このように、クルマの脳と神経系に当たるE/Eアーキテクチャとソフトウェアをリヴィアン開発ベースに依存するとなると、VWのカリアッドはどうなるのか、またシャオペンとの関係が気になります。これについては両社によれば、バッテリーマネジメントや駆動システム、自動運転、コネクティビティなどのソフトウェアはJ/Vの開発には含まれず、両社が独自に開発すると明確にされているそうです。また、シャオペンについては、東(イースト)はシャオペンとVWチャイナテクニカルセンターが担当し、西(ウエスト)はリヴィアンとのJ/Vで開発していく地域別アプローチをとるとアナリストとの電話会見でVWは説明しました。
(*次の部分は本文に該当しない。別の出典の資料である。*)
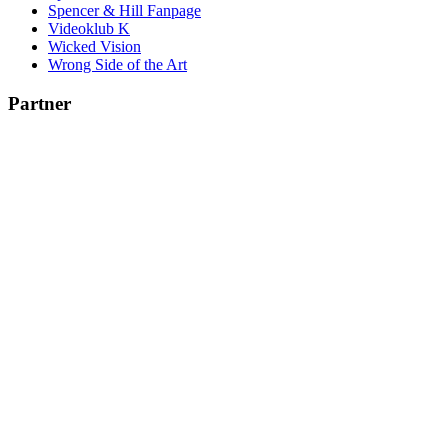
Spencer & Hill Fanpage
Videoklub K
Wicked Vision
Wrong Side of the Art
Partner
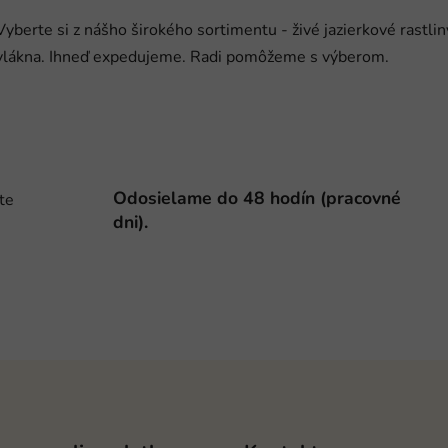
l
á
Vyberte si z nášho širokého sortimentu - živé jazierkové rastli
d
vlákna. Ihneď expedujeme. Radi pomôžeme s výberom.
a
c
i
e
p
r
Odosielame do 48 hodín (pracovné
te
v
dni).
k
y
v
ý
p
i
s
u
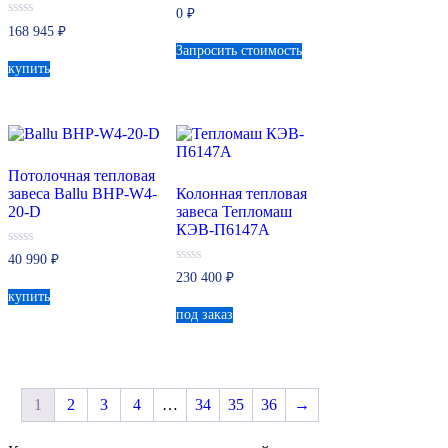
0
0
₽
из
0
168 945
₽
5
из
Запросить стоимость
5
купить
Потолочная тепловая
завеса Ballu BHP-W4-
Колонная тепловая
20-D
завеса Тепломаш
КЭВ-П6147A
0
40 990
₽
из
0
230 400
₽
5
из
купить
5
под заказ
1
2
3
4
…
34
35
36
→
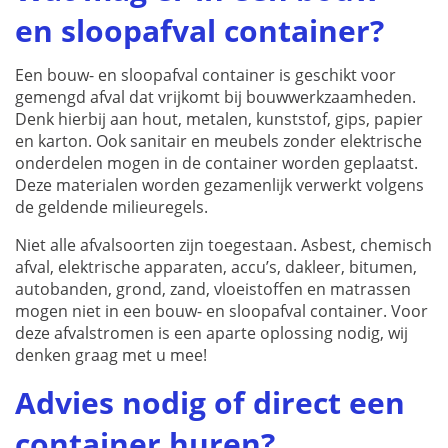
en sloopafval container?
Een bouw- en sloopafval container is geschikt voor
gemengd afval dat vrijkomt bij bouwwerkzaamheden.
Denk hierbij aan hout, metalen, kunststof, gips, papier
en karton. Ook sanitair en meubels zonder elektrische
onderdelen mogen in de container worden geplaatst.
Deze materialen worden gezamenlijk verwerkt volgens
de geldende milieuregels.
Niet alle afvalsoorten zijn toegestaan. Asbest, chemisch
afval, elektrische apparaten, accu’s, dakleer, bitumen,
autobanden, grond, zand, vloeistoffen en matrassen
mogen niet in een bouw- en sloopafval container. Voor
deze afvalstromen is een aparte oplossing nodig, wij
denken graag met u mee!
Advies nodig of direct een
container huren?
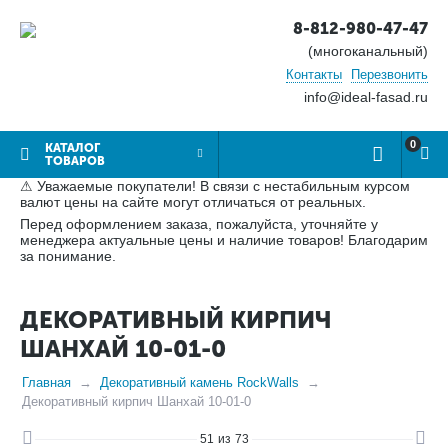
8-812-980-47-47
(многоканальный)
Контакты
Перезвонить
info@ideal-fasad.ru
0
КАТАЛОГ
ТОВАРОВ
⚠ Уважаемые покупатели! В связи с нестабильным курсом
валют цены на сайте могут отличаться от реальных.
Перед оформлением заказа, пожалуйста, уточняйте у
менеджера актуальные цены и наличие товаров! Благодарим
за понимание.
ДЕКОРАТИВНЫЙ КИРПИЧ
ШАНХАЙ 10-01-0
Главная
Декоративный камень RockWalls
Декоративный кирпич Шанхай 10-01-0
51
из
73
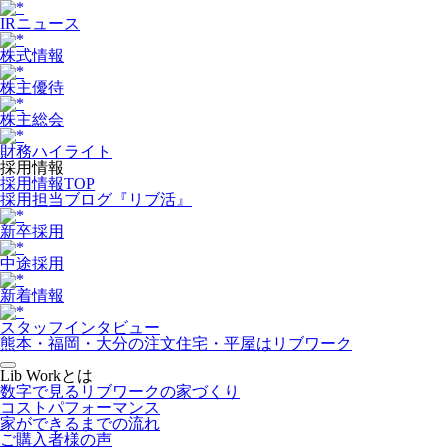
IRニュース
株式情報
株主優待
株主総会
財務ハイライト
採用情報
採用情報TOP
採用担当ブログ『リブ活』
新卒採用
中途採用
新着情報
スタッフインタビュー
熊本・福岡・大分の注文住宅・平屋はリブワーク
Lib Workとは
数字で見るリブワークの家づくり
コストパフォーマンス
家ができるまでの流れ
ご購入者様の声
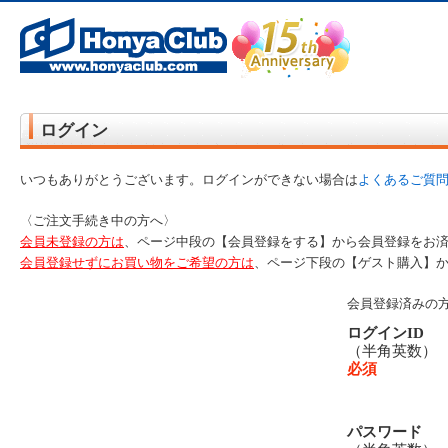
オンライン書店【ホンヤクラブ】はお好きな本屋での受け取りで送料無料！新刊予約・通販も。本（書籍）、雑誌、漫
ログイン
いつもありがとうございます。ログインができない場合は
よくあるご質
〈ご注文手続き中の方へ〉
会員未登録の方は
、ページ中段の【会員登録をする】から会員登録をお
会員登録せずにお買い物をご希望の方は
、ページ下段の【ゲスト購入】
会員登録済みの
ログインID
（半角英数
必須
パスワード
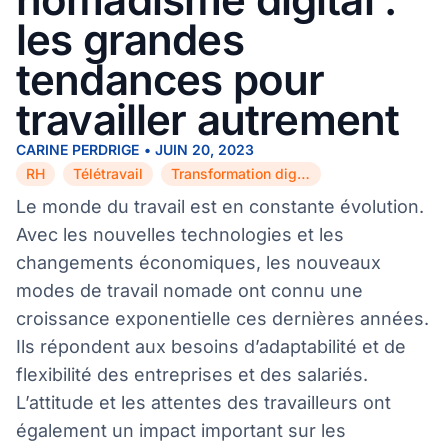
les grandes
tendances pour
travailler autrement
CARINE PERDRIGE
•
JUIN 20, 2023
RH
Télétravail
Transformation digitale
,
,
Le monde du travail est en constante évolution.
Avec les nouvelles technologies et les
changements économiques, les nouveaux
modes de travail nomade ont connu une
croissance exponentielle ces dernières années.
Ils répondent aux besoins d’adaptabilité et de
flexibilité des entreprises et des salariés.
L’attitude et les attentes des travailleurs ont
également un impact important sur les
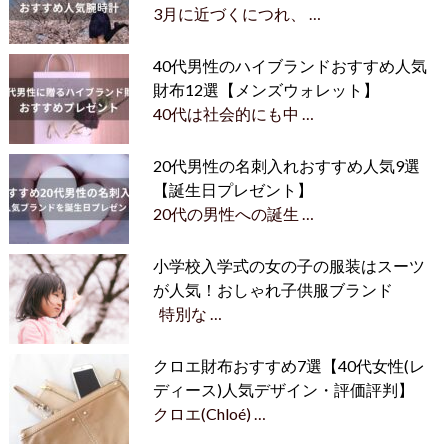
3月に近づくにつれ、 …
40代男性のハイブランドおすすめ人気
財布12選【メンズウォレット】
40代は社会的にも中 …
20代男性の名刺入れおすすめ人気9選
【誕生日プレゼント】
20代の男性への誕生 …
小学校入学式の女の子の服装はスーツ
が人気！おしゃれ子供服ブランド
特別な …
クロエ財布おすすめ7選【40代女性(レ
ディース)人気デザイン・評価評判】
クロエ(Chloé) …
VWの説明資料(下図参照)によれば、J/Vのソフトウェアは、アウディとポルシェの共同開発したPPEプラットフォームと2027〜2028年頃登場予定のグループ統一EVプラットフォームSSP(Scalable System Platform)にも採用されます。一方、VW ID.シリーズやアウディQ4 e-tronのベースであるMEBプラットフォームやPPEの一部には、カリアッドのE3 1.1や1.2などのソフトウェアが継続使用されます。「CARIADは縮小するのか」というアナリストからの質問に対しては、自動運転やコネクティビティの開発とメンテナンスはCARIADが引き続き担当し縮小ではないとしましたが、車両全般のE/Eアーキテクチャと各ゾーンやデバイス間の関係性や通信のネットワークトポロジー(topology)はJ/Vが担うことになり、CARIADの責任範囲はかなり絞り込まれそうです。